The result is **0.5s**. This is 4 times faster than numpy with slices.

Unfortunately, this code looks very tricky, and it is easy to make a mistake. There is a simpler further.

**EMA with numba**

Numba allows you to compile you python code with JIT (runtime). But it adds some limitations on data types(numpy array and primitive types) and operations which you can use, otherwise it won’t compile.

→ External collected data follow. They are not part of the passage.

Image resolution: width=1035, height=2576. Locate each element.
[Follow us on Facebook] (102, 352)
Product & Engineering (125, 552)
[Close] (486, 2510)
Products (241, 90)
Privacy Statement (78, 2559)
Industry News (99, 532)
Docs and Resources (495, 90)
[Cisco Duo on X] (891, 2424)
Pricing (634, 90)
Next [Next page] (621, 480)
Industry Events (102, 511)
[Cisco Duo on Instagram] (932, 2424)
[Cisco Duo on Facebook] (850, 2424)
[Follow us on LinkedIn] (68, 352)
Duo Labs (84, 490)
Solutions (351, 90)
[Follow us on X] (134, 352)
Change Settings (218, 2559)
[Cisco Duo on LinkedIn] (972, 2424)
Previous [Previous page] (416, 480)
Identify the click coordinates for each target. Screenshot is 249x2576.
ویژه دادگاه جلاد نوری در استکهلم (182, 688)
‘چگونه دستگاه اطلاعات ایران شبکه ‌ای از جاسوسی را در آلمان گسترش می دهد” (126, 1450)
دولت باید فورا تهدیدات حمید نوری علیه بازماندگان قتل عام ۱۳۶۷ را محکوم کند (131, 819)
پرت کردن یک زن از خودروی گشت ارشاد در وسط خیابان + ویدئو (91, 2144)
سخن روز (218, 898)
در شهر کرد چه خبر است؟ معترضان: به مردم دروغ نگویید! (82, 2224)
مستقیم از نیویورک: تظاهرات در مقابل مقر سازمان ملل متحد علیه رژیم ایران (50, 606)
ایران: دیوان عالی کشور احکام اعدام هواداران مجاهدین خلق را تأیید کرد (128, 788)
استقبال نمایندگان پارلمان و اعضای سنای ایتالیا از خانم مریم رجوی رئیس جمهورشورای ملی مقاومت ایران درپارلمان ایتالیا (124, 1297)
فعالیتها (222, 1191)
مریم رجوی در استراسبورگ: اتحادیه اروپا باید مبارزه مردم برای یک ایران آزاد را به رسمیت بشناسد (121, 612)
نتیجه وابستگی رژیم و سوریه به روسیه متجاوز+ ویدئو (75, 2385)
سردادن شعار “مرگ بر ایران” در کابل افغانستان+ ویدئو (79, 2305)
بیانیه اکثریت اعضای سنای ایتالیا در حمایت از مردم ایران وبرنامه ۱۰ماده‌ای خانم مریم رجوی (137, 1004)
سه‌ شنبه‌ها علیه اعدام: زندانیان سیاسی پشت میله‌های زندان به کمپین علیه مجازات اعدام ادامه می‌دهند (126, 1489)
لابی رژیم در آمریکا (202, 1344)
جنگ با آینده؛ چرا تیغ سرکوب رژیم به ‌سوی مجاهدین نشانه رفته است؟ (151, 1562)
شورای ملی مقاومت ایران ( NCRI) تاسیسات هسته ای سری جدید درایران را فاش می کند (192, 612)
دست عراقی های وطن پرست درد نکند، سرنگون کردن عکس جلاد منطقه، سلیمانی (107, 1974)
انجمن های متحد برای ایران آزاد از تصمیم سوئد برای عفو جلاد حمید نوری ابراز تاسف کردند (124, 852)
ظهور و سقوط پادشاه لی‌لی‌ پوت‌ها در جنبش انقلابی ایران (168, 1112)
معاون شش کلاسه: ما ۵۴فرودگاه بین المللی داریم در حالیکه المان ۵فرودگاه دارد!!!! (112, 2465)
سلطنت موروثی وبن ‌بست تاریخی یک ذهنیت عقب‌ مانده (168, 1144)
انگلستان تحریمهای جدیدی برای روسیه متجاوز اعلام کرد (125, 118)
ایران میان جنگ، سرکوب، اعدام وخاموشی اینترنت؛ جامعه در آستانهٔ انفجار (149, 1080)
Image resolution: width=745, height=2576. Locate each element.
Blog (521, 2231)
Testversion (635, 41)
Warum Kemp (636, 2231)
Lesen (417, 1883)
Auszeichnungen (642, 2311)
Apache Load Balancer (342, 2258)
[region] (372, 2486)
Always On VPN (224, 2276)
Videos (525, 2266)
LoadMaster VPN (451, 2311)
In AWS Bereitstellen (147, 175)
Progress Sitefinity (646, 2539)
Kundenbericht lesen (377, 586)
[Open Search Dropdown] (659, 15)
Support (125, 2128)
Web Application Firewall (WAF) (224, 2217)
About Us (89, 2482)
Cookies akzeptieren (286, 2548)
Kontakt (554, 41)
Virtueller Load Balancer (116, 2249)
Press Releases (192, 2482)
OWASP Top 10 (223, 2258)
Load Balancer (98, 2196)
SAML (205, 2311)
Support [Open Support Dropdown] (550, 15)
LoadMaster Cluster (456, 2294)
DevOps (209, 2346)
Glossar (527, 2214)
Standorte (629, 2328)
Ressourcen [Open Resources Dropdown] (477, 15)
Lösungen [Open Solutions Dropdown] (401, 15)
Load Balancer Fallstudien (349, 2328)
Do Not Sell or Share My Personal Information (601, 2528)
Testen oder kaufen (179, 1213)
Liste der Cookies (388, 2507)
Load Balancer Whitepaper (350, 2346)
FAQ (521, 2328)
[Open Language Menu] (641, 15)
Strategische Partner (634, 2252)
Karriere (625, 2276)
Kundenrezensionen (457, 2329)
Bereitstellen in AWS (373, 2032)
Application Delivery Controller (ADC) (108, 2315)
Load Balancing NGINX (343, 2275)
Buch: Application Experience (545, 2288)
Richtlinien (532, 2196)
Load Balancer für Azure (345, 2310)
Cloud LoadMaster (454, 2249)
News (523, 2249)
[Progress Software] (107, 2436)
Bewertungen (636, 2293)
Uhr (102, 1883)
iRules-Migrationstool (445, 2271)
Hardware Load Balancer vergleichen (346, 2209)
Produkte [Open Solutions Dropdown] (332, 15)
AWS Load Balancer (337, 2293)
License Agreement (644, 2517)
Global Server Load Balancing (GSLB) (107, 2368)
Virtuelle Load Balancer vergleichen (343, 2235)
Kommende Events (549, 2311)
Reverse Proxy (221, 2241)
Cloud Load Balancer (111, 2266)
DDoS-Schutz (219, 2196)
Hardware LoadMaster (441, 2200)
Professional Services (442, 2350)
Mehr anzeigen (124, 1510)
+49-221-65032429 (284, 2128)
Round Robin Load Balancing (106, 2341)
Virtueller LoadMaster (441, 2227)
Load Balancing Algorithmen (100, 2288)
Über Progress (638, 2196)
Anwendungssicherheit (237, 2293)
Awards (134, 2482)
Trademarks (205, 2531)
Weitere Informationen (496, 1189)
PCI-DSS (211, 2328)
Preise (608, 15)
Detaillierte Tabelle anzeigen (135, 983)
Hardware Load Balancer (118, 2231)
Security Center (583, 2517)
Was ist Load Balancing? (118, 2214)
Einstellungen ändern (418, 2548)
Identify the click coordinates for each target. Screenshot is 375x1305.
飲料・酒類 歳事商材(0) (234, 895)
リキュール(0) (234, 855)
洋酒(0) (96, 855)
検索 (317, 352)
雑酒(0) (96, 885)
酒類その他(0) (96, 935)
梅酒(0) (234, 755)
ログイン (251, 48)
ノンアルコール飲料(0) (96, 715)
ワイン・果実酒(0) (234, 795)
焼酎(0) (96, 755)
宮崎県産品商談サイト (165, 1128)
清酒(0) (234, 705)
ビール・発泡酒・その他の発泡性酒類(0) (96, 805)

Let’s rewrite EMA function for numba.

Python code:

```
import xarray as xr
import numpy as np
from numba import jit
import time
data = xr.open_dataarray('../data.nc', decode_times=True).compute()
@jit(
nopython=True,
#parallel=True,
)
def numba_ema(data, n):
k = 2.0 / (1 + n)
_k = 1 - k
ema = np.zeros(data.shape, np.float64)
for a in range(data.shape[0]):
pe = np.nan
for t in range(data.shape[1]):
e = data[a, t]
if not np.isnan(pe):
if np.isnan(e):
e = pe
else:
e = k * e + _k * pe
ema[a, t] = e
pe = e
return ema
def calc_ema(data, n):
nparr = data.values
nparr = numba_ema(nparr, n)
return xr.DataArray(nparr, dims=['asset', 'date'],coords={'date': data.coords['date'], 'asset': data.coords['asset']})
t0 = time.time()
# first call - measure compilation time
ema = xr.zeros_like(data)
calc_ema(data[0:20,0,0:1], 20)
t1 = time.time()
ema = xr.zeros_like(data)
for f in data.field.values.tolist():
ema.loc[:,f,:] = calc_ema(data.loc[:,f,:], 20)
t2 = time.time()
print('time:', t2-t0, t1 - t0, t2 - t1)
```

Report:

```
time: 0.8730692863464355 0.32979297637939453 0.543276309967041
time: 0:02.01 peak memory: 1826688Kb
```

The performance is almost the same to cython,
but JIT-compilationtakes **additional 0.27s**.
But code looks more clear, you can remove `@jit`

and it will work with pure python as well.
It simplifies the development a lot, so I prefer to use numba instead of cython.

- numpy with slices is fast enough for most cases
- work directly with numpy and bypass xarray and pandas
- you can compile your code with cython or numba to work directly with underlying C-arrays in RAM
- cython is not python and it is more tricky than numba. Numba requires additional time(often small) for JIT compilation.